#### What the task requires
Somewhere below is a line with "במדינה מתוקנת" and, later, a line with "מהלך בין הברי(א)ות"; repeat those two lines and all the lines between them, exactly as they are.

=-=-=-=-=

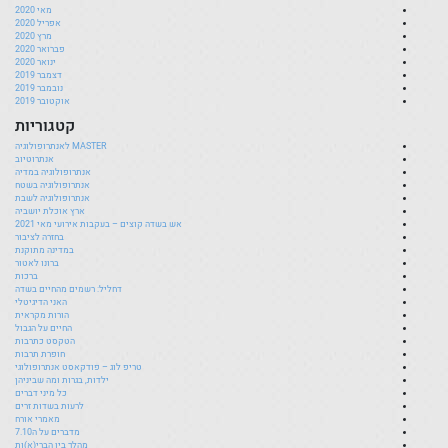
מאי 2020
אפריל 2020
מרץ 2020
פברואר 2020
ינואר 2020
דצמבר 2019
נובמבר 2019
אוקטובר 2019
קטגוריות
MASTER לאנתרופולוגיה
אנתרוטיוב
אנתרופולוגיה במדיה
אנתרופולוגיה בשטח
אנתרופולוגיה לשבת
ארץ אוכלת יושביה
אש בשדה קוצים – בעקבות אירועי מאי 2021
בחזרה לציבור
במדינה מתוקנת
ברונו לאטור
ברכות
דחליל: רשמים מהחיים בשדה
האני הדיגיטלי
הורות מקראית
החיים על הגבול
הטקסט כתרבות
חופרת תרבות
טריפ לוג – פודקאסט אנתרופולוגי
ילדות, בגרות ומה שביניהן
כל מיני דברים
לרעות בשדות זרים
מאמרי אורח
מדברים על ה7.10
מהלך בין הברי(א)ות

=-=-=-=-=

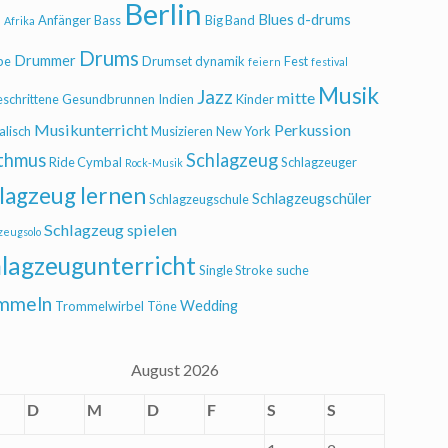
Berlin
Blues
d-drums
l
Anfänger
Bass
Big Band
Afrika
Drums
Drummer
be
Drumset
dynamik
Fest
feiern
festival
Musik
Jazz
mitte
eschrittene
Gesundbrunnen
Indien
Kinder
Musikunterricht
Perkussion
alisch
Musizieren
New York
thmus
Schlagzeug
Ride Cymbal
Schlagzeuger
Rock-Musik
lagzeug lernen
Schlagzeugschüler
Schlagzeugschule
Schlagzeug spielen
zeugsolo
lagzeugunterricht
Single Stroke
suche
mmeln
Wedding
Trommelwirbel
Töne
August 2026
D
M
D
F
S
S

=-=-=-=-=

#### Solution to this exercise
במדינה מתוקנת
ברונו לאטור
ברכות
דחליל: רשמים מהחיים בשדה
האני הדיגיטלי
הורות מקראית
החיים על הגבול
הטקסט כתרבות
חופרת תרבות
טריפ לוג – פודקאסט אנתרופולוגי
ילדות, בגרות ומה שביניהן
כל מיני דברים
לרעות בשדות זרים
מאמרי אורח
מדברים על ה7.10
מהלך בין הברי(א)ות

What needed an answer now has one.